▶ _Aim of the exercise_: Collect all lines from the listing that include the string "товары".

▶ _Material for this task_:
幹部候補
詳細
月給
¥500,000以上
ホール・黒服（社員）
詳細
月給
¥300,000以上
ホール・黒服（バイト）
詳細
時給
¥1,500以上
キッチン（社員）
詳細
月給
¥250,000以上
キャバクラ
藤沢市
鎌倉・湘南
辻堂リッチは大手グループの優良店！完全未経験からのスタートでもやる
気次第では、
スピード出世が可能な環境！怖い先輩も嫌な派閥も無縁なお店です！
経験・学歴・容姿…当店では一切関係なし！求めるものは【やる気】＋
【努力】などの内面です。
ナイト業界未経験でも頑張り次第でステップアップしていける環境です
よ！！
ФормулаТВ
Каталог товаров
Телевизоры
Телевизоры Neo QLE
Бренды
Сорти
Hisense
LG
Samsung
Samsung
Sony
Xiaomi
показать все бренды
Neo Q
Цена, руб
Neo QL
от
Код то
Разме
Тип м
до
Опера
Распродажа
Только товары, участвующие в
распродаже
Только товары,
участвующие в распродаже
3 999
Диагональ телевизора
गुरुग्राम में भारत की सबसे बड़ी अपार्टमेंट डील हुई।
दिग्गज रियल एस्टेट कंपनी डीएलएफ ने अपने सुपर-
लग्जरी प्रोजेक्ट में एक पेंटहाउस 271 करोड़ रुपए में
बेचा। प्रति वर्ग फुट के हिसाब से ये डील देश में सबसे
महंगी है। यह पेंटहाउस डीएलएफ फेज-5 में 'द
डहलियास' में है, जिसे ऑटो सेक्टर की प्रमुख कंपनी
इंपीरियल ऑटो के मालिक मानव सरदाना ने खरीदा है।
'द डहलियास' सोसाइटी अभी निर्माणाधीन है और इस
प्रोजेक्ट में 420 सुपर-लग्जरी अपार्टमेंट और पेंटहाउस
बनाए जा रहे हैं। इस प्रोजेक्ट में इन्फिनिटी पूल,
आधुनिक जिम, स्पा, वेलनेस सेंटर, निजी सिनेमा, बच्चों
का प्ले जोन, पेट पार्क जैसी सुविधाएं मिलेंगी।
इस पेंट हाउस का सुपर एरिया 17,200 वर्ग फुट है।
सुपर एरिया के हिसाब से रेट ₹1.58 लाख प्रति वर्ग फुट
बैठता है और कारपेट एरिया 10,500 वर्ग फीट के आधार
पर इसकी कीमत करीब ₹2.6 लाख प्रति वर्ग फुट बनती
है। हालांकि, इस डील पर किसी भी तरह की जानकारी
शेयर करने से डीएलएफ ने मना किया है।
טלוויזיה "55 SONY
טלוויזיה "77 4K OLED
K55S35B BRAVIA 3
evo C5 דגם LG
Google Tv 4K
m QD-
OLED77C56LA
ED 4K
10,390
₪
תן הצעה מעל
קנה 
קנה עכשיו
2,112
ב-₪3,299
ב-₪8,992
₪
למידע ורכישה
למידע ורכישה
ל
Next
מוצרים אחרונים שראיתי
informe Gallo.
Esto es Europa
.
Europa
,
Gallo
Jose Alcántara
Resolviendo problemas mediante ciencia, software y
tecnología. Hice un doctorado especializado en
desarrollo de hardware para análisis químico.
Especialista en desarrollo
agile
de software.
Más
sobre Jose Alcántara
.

▶ _Exercise result_:
Только товары, участвующие в
Только товары,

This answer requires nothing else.